Banks should also collaborate with international standards bodies such as the U.S. National Institute of Standards and Technology (NIST) and the British Standards Institution (BSI) to stay updated on emerging standards and best practices.

From a regulatory perspective, Vietnam has yet to introduce a dedicated legal framework for AI; however, leading jurisdictions have already begun enacting related legislation. In March 2024, the European Union adopted the EU Artificial Intelligence Act (EU AI Act) - the world’s first comprehensive regulatory framework governing the design, deployment, and use of AI systems throughout their lifecycle, ensuring transparency, safety, and accountability.

The EU AI Act classifies AI system risks into four tiers: (1) unacceptable, (2) high, (3) limited, and (4) minimal. When an AI system falls into the high-risk category, banks - as AI system providers - must comply with a stringent set of requirements to ensure safety, transparency, and accountability throughout the system’s lifecycle.

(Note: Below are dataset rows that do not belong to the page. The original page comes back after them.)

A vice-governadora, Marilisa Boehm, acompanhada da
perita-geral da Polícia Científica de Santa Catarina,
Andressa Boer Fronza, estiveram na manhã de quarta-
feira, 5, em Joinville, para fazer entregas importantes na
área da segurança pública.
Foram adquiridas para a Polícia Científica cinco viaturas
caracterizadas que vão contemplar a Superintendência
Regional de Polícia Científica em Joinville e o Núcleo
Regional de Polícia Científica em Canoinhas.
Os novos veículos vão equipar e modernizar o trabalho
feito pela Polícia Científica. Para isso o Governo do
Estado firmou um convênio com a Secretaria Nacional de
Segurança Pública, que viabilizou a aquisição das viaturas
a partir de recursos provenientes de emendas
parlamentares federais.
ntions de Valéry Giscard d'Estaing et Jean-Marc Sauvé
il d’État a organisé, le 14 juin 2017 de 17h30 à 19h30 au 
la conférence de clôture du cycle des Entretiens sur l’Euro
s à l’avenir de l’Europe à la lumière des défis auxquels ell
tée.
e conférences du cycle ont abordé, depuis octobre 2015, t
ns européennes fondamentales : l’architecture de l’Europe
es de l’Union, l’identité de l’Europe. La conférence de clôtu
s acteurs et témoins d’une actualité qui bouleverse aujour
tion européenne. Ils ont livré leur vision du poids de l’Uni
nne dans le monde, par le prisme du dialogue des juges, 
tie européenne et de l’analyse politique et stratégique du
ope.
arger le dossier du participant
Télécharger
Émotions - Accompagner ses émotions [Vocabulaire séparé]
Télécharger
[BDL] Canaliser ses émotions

To begin with, banks must establish an end-to-end AI risk management system - from design to operation and ongoing updates. Training, testing, and validation data must be representative, complete, and accurate, aligned with the system’s intended use. Banks are also required to develop comprehensive technical documentation to demonstrate compliance and support regulatory assessment.

AI systems must be designed to log critical events, enabling risk identification and tracking of significant changes. In addition, banks must provide clear usage instructions for system operators, ensure effective human oversight, and maintain appropriate levels of accuracy, robustness, and cybersecurity. 

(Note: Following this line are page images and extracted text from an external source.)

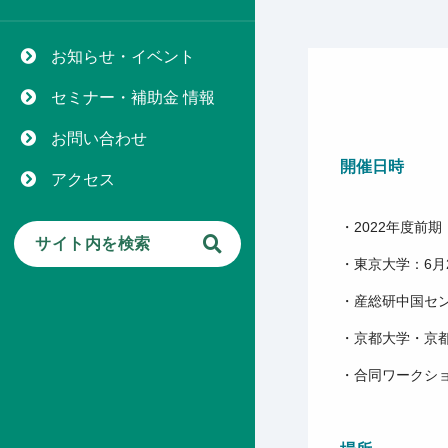
お知らせ・イベント
セミナー・補助金 情報
お問い合わせ
開催日時
アクセス
・2022年度前期
・東京大学：6月
・産総研中国センタ
・京都大学・京都市
・合同ワークショ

Finally, implementing an internal quality management system is mandatory to maintain continuous compliance. These measures are essential for enabling the responsible adoption of AI within the banking sector amid increasingly stringent regulatory environments. As Vietnam works toward its own AI regulatory framework, banks should proactively adopt these international standards as a strategic step in preparing for the future.

In drafting a national AI law, Vietnam can draw on global best practices and focus on three priority steps: developing national AI standards for the Financial Services sector; adopting an AI Bill of Materials (AI-BOM) mechanism to manage data sources and models; and establishing a National AI Model Testing and Certification Center, similar to the EU’s AI Office.

Over the next five years, AI will extend far beyond chatbots and data analytics, evolving into hyper-automation capabilities and advanced predictive models for customer behavior. This unlocks opportunities for highly personalized services but also intensifies security and ethical requirements.

Vietnamese banks must prepare for scenarios where AI integrates with blockchain, quantum computing, and advanced security technologies. This will be a long-term game where leadership in risk governance will translate into competitive advantage.

AI is the key to digital banking, but without strong risk oversight, its benefits can quickly become challenges. Investment in model safety, data transparency, and a coherent regulatory framework will form the foundation for the sustainable development of Vietnam’s banking industry in the age of artificial intelligence.